Exendin-4, but not glucagon-like peptide-1, is cleared exclusively by glomerular filtration in anaesthetised pigs

The insulinotropic hormone, glucagon-like peptide-1 (GLP-1), is rapidly degraded in vivo as a result of the combination of extensive enzymatic degradation and renal extraction. The GLP-1 receptor agonist, exendin-4, has a longer duration of action, and has recently been approved as a new agent for the treatment of type 2 diabetes mellitus. Exendin-4 is less prone to enzymatic degradation, but it is still unclear what other factors contribute to the increased metabolic stability.

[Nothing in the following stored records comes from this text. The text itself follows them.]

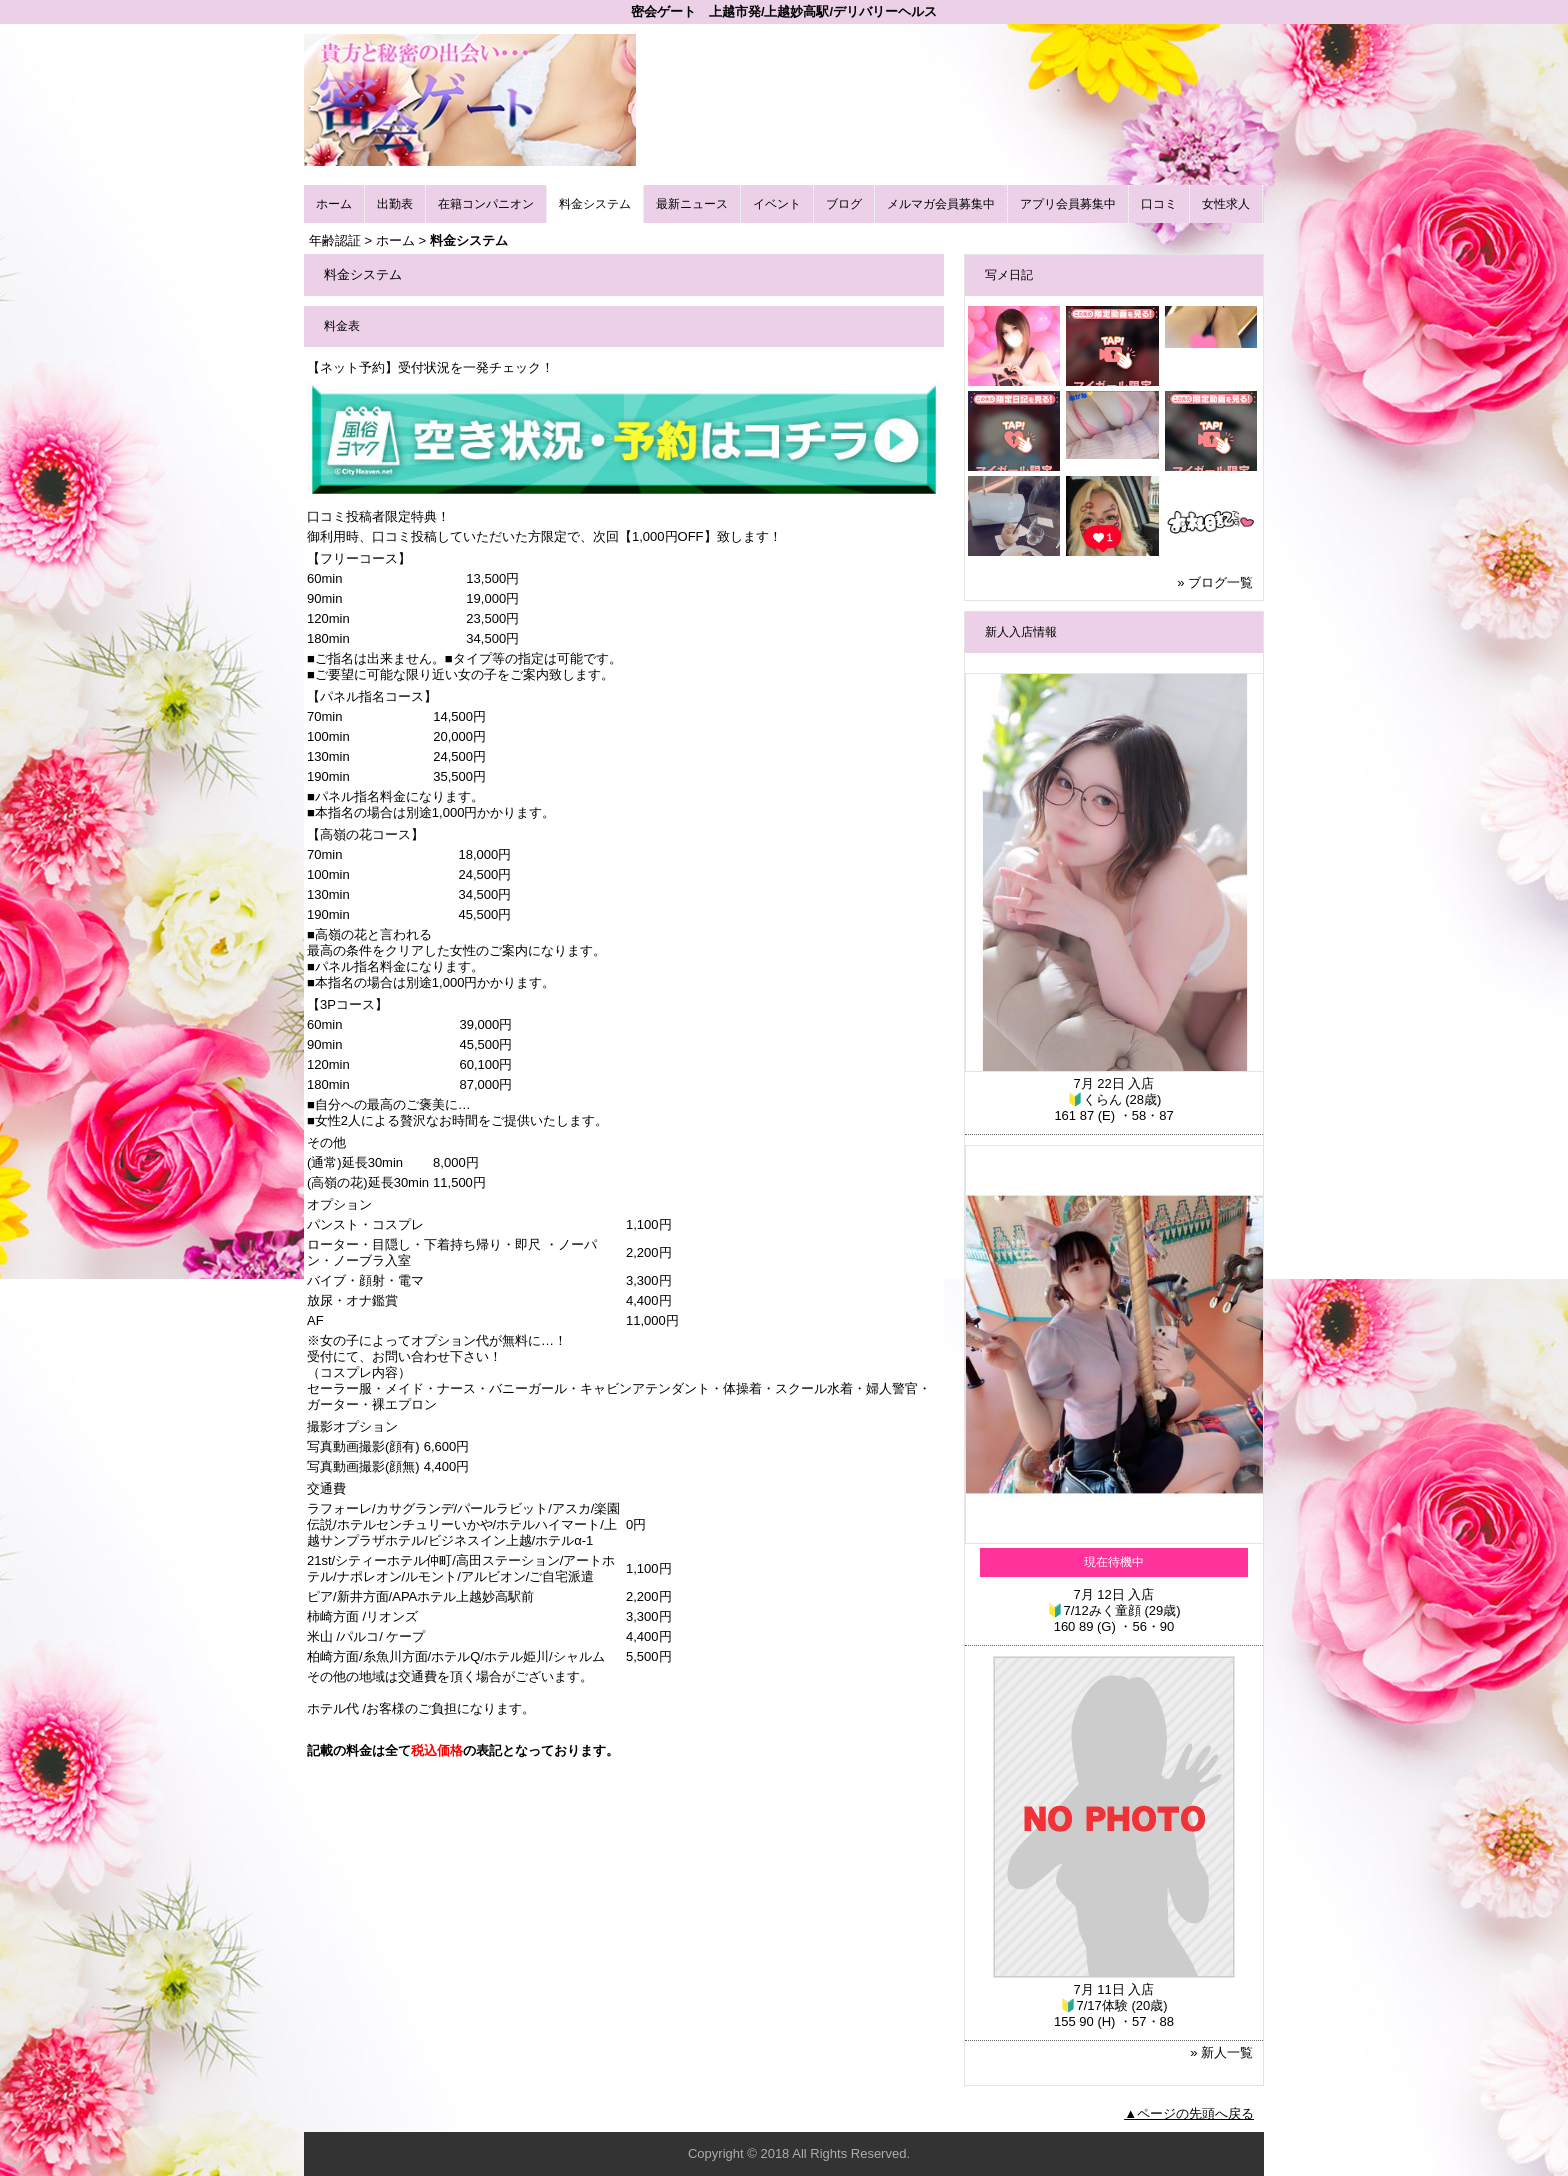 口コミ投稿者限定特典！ (378, 516)
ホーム (334, 204)
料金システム (595, 204)
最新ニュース (692, 204)
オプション (339, 1204)
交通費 (326, 1488)
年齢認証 (335, 240)
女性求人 (1226, 204)
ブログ (844, 204)
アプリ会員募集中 (1068, 204)
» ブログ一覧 (1215, 582)
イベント (777, 204)
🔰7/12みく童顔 (1093, 1610)
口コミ (1159, 204)
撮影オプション (352, 1426)
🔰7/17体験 (1093, 2005)
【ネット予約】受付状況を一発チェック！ (430, 367)
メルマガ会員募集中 (941, 204)
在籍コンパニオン (486, 204)
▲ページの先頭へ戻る (1189, 2113)
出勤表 (395, 204)
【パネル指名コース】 (372, 696)
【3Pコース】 (347, 1004)
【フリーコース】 (359, 558)
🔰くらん (1094, 1099)
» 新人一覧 (1221, 2052)
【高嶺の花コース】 (365, 834)
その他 (326, 1142) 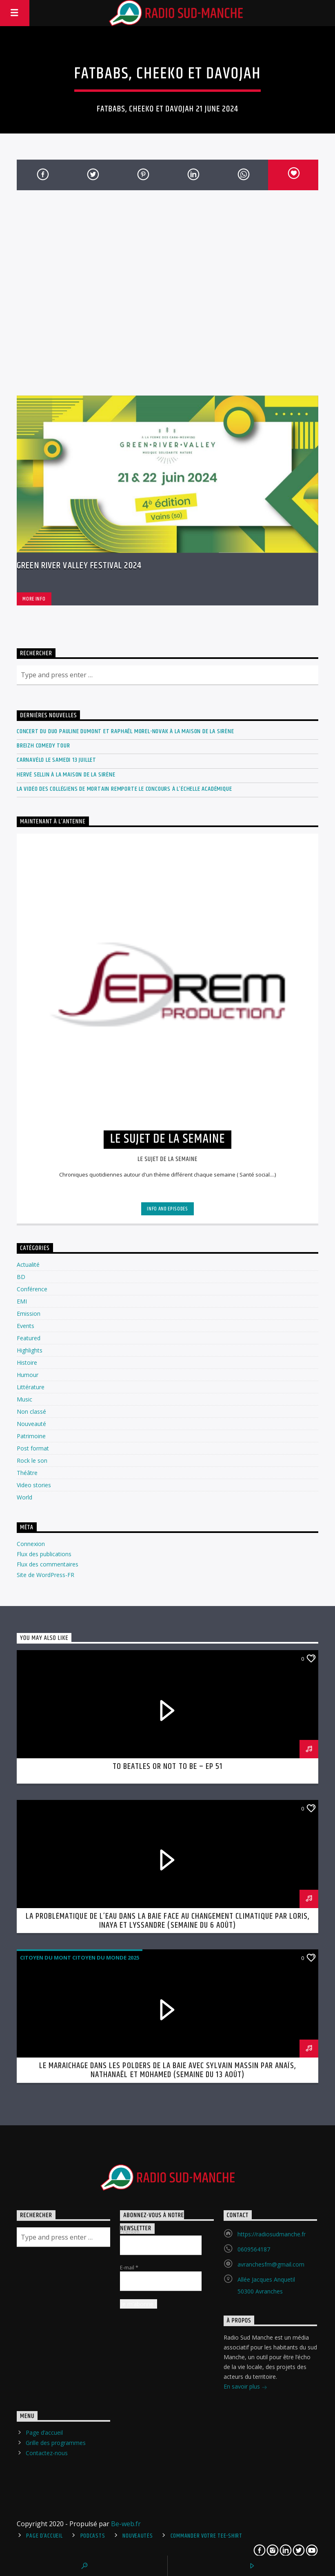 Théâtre (27, 1473)
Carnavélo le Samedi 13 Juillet (56, 760)
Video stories (34, 1485)
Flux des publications (44, 1554)
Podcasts (92, 2536)
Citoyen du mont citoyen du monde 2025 (79, 1957)
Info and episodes (167, 1209)
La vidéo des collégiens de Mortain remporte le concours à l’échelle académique (124, 789)
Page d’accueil (44, 2432)
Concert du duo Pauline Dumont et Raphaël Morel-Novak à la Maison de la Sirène (125, 731)
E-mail (129, 2267)
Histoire (27, 1362)
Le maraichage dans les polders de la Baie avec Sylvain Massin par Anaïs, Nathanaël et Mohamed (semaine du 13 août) (167, 2070)
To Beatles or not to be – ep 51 (167, 1766)
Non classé (31, 1411)
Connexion (31, 1544)
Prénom (130, 2231)
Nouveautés (137, 2536)
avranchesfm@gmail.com (270, 2264)
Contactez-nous (47, 2453)
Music (24, 1399)
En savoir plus (245, 2387)
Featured (28, 1338)
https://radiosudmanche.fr (271, 2234)
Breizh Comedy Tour (43, 746)
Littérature (30, 1387)
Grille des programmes (56, 2443)
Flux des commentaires (47, 1564)
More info (33, 599)
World (24, 1497)
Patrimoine (31, 1436)
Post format (33, 1448)
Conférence (32, 1289)
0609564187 (253, 2249)
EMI (22, 1301)
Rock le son (32, 1460)
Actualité (28, 1264)
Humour (27, 1375)
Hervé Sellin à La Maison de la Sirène (66, 775)
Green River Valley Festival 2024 (79, 565)
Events (25, 1326)
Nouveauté (31, 1424)
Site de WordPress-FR (45, 1575)
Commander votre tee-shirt (206, 2536)
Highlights (29, 1350)
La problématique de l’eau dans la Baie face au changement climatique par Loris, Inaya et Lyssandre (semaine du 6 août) (167, 1921)
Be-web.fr (126, 2523)
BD (21, 1277)
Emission (28, 1313) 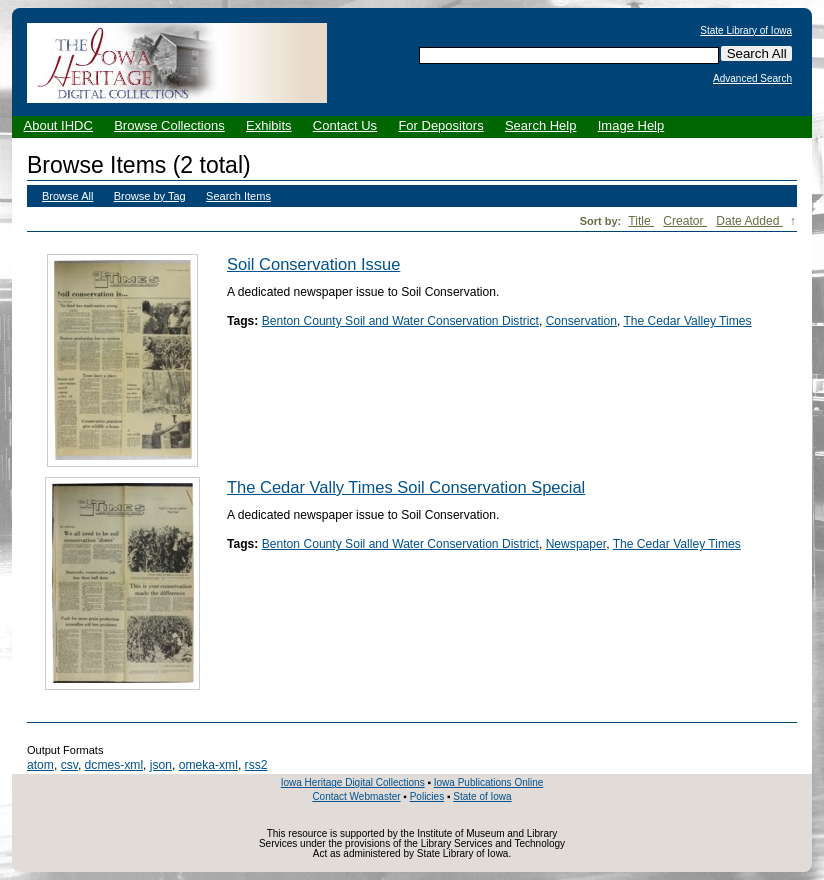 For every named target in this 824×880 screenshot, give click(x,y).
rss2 (256, 765)
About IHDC (58, 125)
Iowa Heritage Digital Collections (353, 782)
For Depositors (440, 125)
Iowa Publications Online (489, 782)
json (161, 765)
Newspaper (576, 544)
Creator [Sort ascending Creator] (685, 221)
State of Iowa (482, 796)
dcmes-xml (114, 765)
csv (69, 765)
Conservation (581, 321)
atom (40, 765)
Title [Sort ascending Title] (641, 221)
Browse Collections (169, 125)
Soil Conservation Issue (313, 264)
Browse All (67, 196)
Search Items (238, 196)
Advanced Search (752, 79)
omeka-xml (208, 765)
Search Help (541, 125)
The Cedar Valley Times (687, 321)
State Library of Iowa (746, 31)
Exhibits (269, 125)
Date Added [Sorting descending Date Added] (749, 221)
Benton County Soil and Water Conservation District (400, 321)
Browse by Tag (150, 196)
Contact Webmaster (356, 796)
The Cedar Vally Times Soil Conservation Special (406, 487)
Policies (427, 796)
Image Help (631, 125)
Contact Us (345, 125) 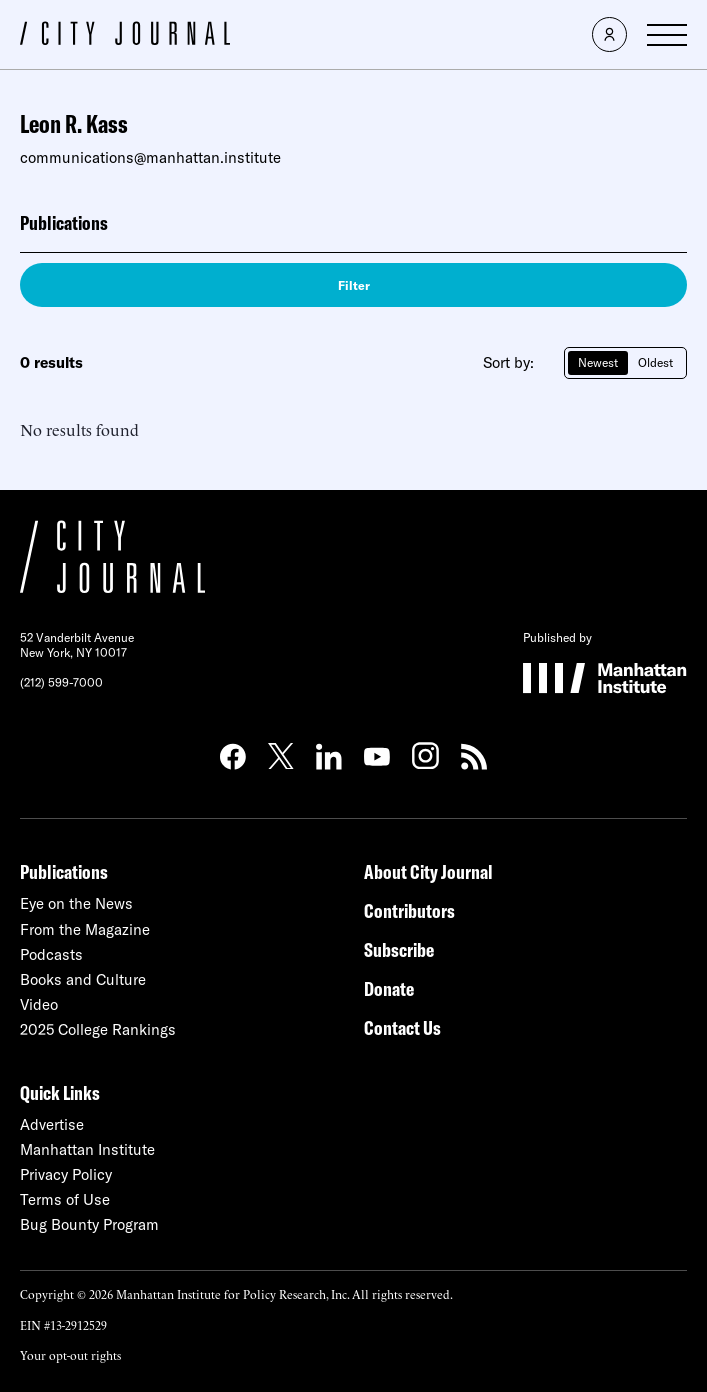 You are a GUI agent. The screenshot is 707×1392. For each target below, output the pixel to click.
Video (39, 1004)
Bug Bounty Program (89, 1224)
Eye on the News (76, 903)
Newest (598, 362)
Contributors (409, 910)
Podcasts (51, 954)
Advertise (52, 1124)
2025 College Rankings (98, 1029)
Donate (389, 988)
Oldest (655, 362)
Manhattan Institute (87, 1149)
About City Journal (428, 871)
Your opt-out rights (70, 1354)
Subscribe (399, 949)
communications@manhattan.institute (150, 157)
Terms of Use (65, 1199)
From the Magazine (85, 929)
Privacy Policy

Metabolism of GLP-1 (C-terminal RIA; t _1/2 2.0±0.2 min, metabolic clearance rate [MCR] 23.2±2.8 ml min⁻¹ kg⁻¹; N-terminal RIA; t _1/2 1.5±0.2 min, MCR 88.1±10.6 ml min⁻¹ kg⁻¹) was significantly faster than the metabolism of exendin-4 (t _1/2 22.0±2.1 min, p<0.0001; MCR 1.7±0.3 ml min⁻¹ kg⁻¹, p<0.01). Differences in arteriovenous concentrations revealed organ extraction of GLP-1 by the kidneys (C-terminal 56.6±2.6%; N-terminal 48.3±5.9%), liver (N-terminal 41.4±3.8%), and peripheral tissues (C-terminal 42.3±6.0%; N-terminal 33.0±7.8%), whereas organ extraction of exendin-4 was limited to the kidneys (21.3±4.9%). While the renal extraction of exendin-4 (6.9±2.5 pmol/min) did not differ significantly from the amount undergoing glomerular filtration (8.4±2.0 pmol/min), the renal extraction of C-terminal GLP-1 (9.0±1.1 pmol/min), exceeded the amount which could be accounted for by glomerular filtration (4.2±0.5 pmol/min, p<0.0005).

In addition to an increased resistance to enzymatic degradation, the increased stability of exendin-4 is the result of reduced differential organ extraction compared to GLP-1. The data suggest that in the anaesthetised pig, extraction occurs only in the kidney and can be fully accounted for by glomerular filtration.